Check out these tips on how to find the right substitutes for your grass-fed beef recipes.
Most common ingredient swaps
There are some common recipes swaps that can be really easy if you've just got a few staples on hand. Here are some simple fixes you can use!
- Bread crumbs = cracker crumbs
- Sour Cream = buttermilk and plain yogurt
- Buttermilk=whole milk and a tablespoon of white vinegar or lemon juice
- Lemon juice = vinegar (it's all about the acidity really)
- Quinoa = millet or couscous
- Red peppers = pimientos
- Sugar = Honey
Read more: Cooking without a recipe, what you need to know
Even if you don't cook all that often, you should have your kitchen stocked with these items that you will use most of the time once you get your cook on.
Essentials to Have on Hand
- Pepper (Fresh ground is best, if you can get the grinder and refill it!)
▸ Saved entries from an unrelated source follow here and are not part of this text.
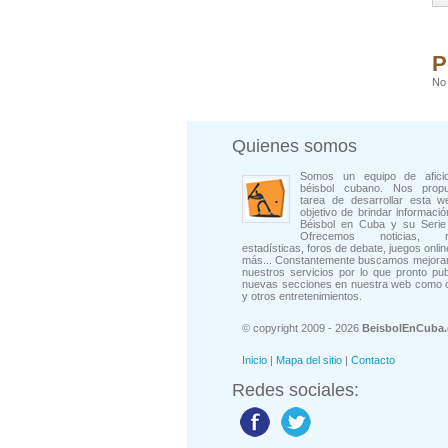
P
No 
Quienes somos
Somos un equipo de afici
béisbol cubano. Nos prop
tarea de desarrollar esta w
objetivo de brindar informació
Béisbol en Cuba y su Serie 
Ofrecemos noticias, rep
estadísticas, foros de debate, juegos onli
más... Constantemente buscamos mejorar
nuestros servicios por lo que pronto pu
nuevas secciones en nuestra web como 
y otros entretenimientos.
© copyright 2009 - 2026
BeisbolEnCuba
Inicio
|
Mapa del sitio
|
Contacto
Redes sociales:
- Olive oil (Extra Virgin tastes the best, but isn't necessary) or Grapeseed oil
- Butter (unsalted)
- Vinegar (Apple cider or white)
- Hot Sauce
- Coconut Aminos or Soy Sauce
All things tomato: Tomatoes not only provide flavor to a dish, but also the acidity needed to bring a dish together. Stock up on diced tomatoes, tomato sauce, and tomato paste to cut the prep-time and increase the shelf life of this versatile fruit/vegetable.
Marinara sauce: From frozen cheese sticks to your favorite pasta recipe, having marinara sauce on hand cuts your cooking time down significantly.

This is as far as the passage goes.